Le silence de la Grande Salle laissa place à des applaudissements enjoués. Les nobles, impressionnés par cette soudaine apparition, ne détournaient pas leurs yeux de l'acrobate en robe jaune.

De si haut, Lyra avait du mal à reconnaître les visages. Surtout que les spectateurs s'étaient agglutinés en un amas de tulles et de frous-frous. Le seul qu'elle distinguait aisément était le Renard doré. Enfin, pour lui, ce n'était pas bien difficile. Toujours un peu à l'écart du reste du groupe. Son masque d'or relevé vers elle.

— L'histoire que je m'en vais vous conter, m'a été transmise par une cigogne. L'oiseau avait beau porter un lourd fardeau, il n'en restait pas moins bavard. La cigogne m'expliqua se rendre dans un royaume très lointain pour apporter le futur héritier à un couple aimant dont l'histoire d'amour avait été jonchée de péripéties.

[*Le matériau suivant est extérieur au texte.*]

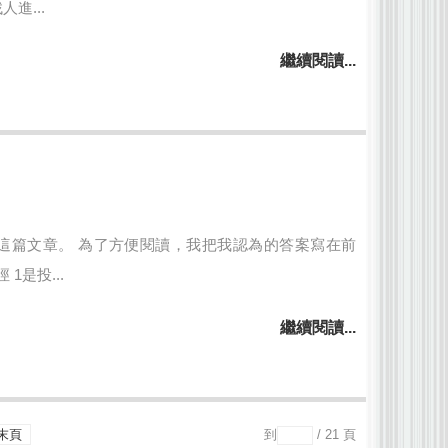
進...
繼續閱讀...
這篇文章。 為了方便閱讀，我把我認為的答案寫在前
是投...
繼續閱讀...
末頁
到
/ 21 頁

Et il est temps, chers amis, que je vous raconte cette histoire à mon tour.

Comme elle avait eu peu de temps pour inventer une nouvelle histoire, elle s'était tournée vers l'une de son répertoire. Et le conte qu'elle avait le plus en tête était celui de la petite paysanne et de l'ogre doré. Elle l'avait tellement répété pour sa dernière représentation au marché de Rivermoore qu'elle n'avait même plus besoin de réfléchir. Les mots sortaient d'eux-mêmes de la bouche de la conteuse.

Plus la paysanne accomplissait de miracles, plus Lyra sentait le public entrer dans son récit. Certains invités, rester près du buffet au départ, tendaient l'oreille avant de finalement rejoindre le reste du groupe. Lorsqu'elle arriva au passage des sirènes, elle avait réussi à avoir l'attention de toute l'assemblée.

— Pour celles et ceux qui l'ignorent, les sirènes sont des êtres intransigeants, qui prônent la perfection. Et pour elles, il n'existe que deux choses absolument parfaites : leur maison, l'océan et leur seule source d'émotion, la musique. L'unique moyen que la petite paysanne avait d'émouvoir les sirènes et de récupérer leurs larmes était de chanter. Bien entendu, si je vous raconte cette heureuse histoire, c'est parce qu'elle a réussi. Vous vous doutez donc bien que sa voix était si douce, si mélodieuse qu'elle leur fit verser un torrent de larmes qui, une fois cristallisé, devint des perles de lune. Et, parce que je tiens à vous, chers amis, je ne vous ferai pas étalage de mon talent de chanteuse, j'aurai bien trop peur de vous rendre sourd jusqu'à la fin de cette histoire, plaisanta Lyra.

Les rires de la foule s'élevèrent jusqu'à elle. C'était pour ce genre de réactions, vives et spontanées, que Lyra aimait tant son métier. Les spectateurs, emportés par une même émotion, un sentiment pur et enfantin, lui donnaient des frissons de plaisir qui lui picotaient les joues.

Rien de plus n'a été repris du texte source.